_Exercise directions_
In the copy, keep every line below as it is and leave out the pictures.

────────────────────

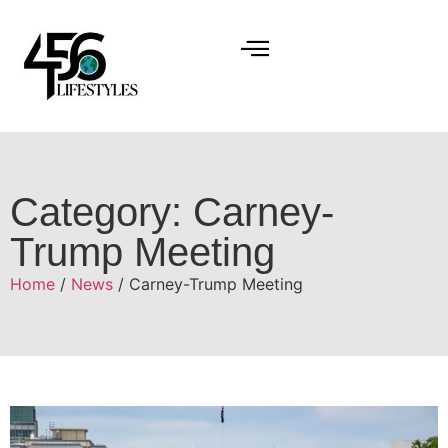
Category: Carney-
Trump Meeting
Home
/
News
/ Carney-Trump Meeting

────────────────────

_Completed exercise_
Category: Carney-
Trump Meeting
Home
/
News
/ Carney-Trump Meeting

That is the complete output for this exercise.